§ **Task instructions**:
Transcribe the data exactly, pictures excluded.

————

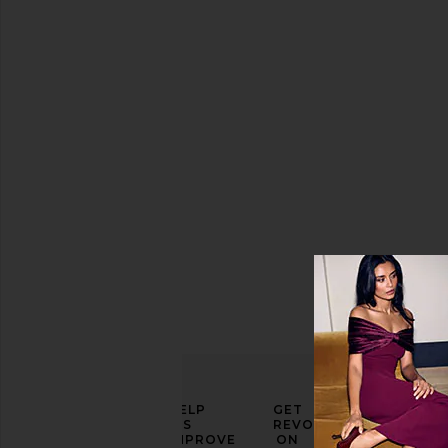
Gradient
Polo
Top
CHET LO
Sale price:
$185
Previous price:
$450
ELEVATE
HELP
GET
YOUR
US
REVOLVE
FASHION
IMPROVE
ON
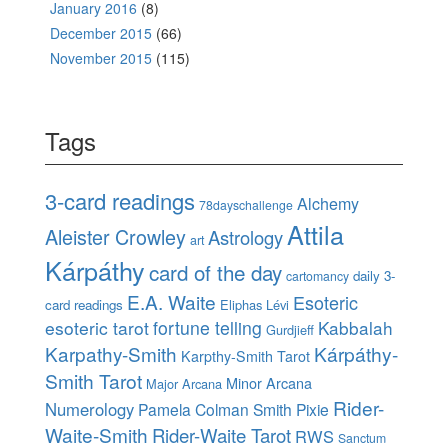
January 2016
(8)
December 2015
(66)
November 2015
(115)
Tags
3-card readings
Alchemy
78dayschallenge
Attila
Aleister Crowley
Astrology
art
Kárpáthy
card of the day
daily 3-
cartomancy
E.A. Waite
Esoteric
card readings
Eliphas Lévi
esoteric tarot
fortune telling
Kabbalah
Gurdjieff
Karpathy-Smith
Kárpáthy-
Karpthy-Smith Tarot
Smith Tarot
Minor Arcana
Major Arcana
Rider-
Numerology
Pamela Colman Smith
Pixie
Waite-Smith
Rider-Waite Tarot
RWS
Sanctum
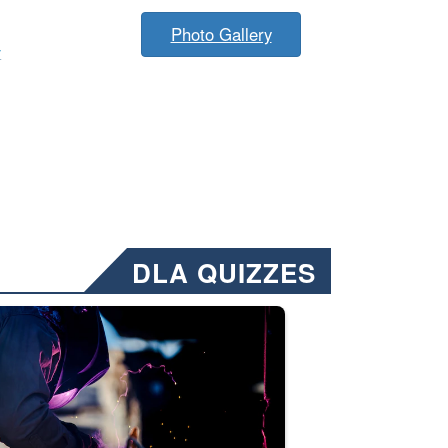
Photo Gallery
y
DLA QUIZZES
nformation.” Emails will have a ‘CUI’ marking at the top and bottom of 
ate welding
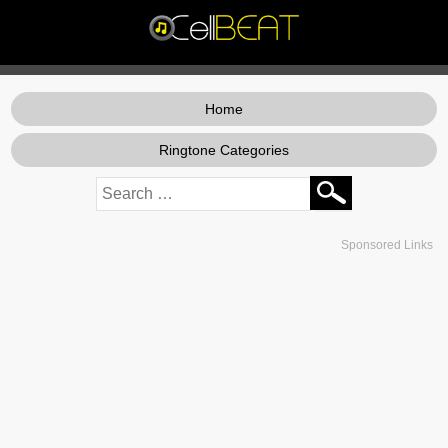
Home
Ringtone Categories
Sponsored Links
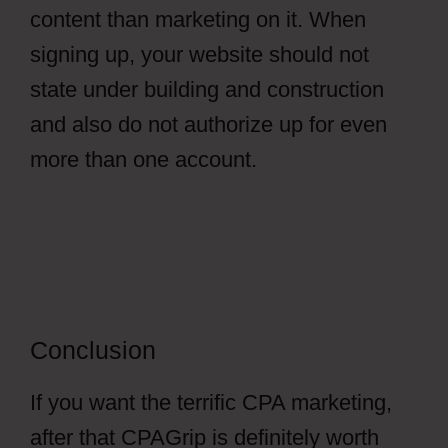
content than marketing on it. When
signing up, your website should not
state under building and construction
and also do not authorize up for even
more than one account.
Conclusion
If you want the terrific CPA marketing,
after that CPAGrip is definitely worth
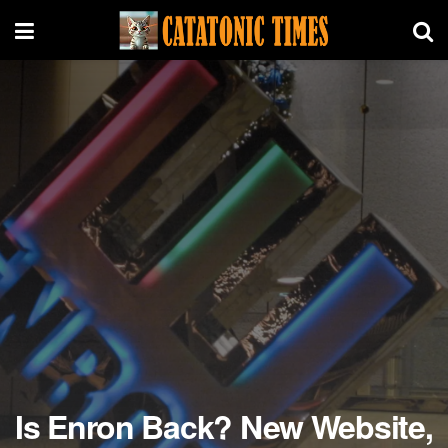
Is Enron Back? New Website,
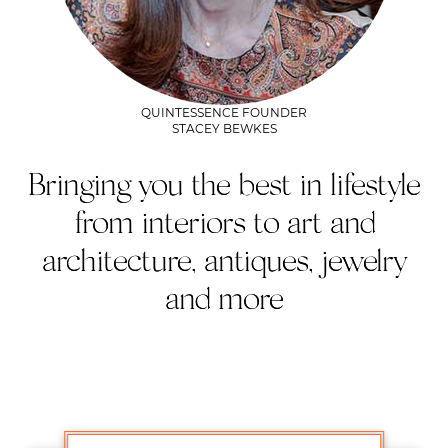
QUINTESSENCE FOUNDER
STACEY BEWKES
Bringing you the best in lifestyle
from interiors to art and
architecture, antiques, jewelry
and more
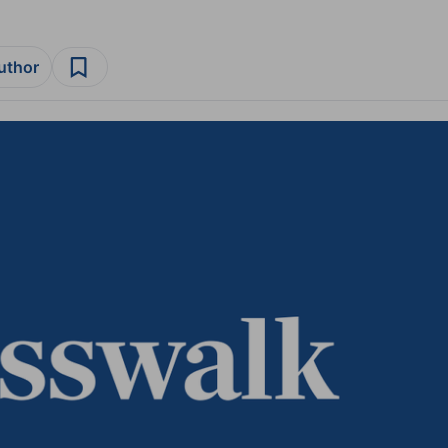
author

————

§ **Response**:
Gradient
Polo
Top
CHET LO
Sale price:
$185
Previous price:
$450
ELEVATE
HELP
GET
YOUR
US
REVOLVE
FASHION
IMPROVE
ON
January 2016
(8)
December 2015
(66)
November 2015
(115)
Tags
3-card readings
Alchemy
78dayschallenge
Attila
Aleister Crowley
Astrology
art
Kárpáthy
card of the day
daily 3-
cartomancy
E.A. Waite
Esoteric
card readings
Eliphas Lévi
esoteric tarot
fortune telling
Kabbalah
Gurdjieff
Karpathy-Smith
Kárpáthy-
Karpthy-Smith Tarot
Smith Tarot
Minor Arcana
Major Arcana
Rider-
Numerology
Pamela Colman Smith
Pixie
Waite-Smith
Rider-Waite Tarot
RWS
Sanctum
Photo Gallery
y
DLA QUIZZES
nformation.” Emails will have a ‘CUI’ marking at the top and bottom of 
ate welding
Home
Ringtone Categories
Sponsored Links
content than marketing on it. When
signing up, your website should not
state under building and construction
and also do not authorize up for even
more than one account.
Conclusion
If you want the terrific CPA marketing,
after that CPAGrip is definitely worth
Is Enron Back? New Website,
QUINTESSENCE FOUNDER
STACEY BEWKES
Bringing you the best in lifestyle
from interiors to art and
architecture, antiques, jewelry
and more
author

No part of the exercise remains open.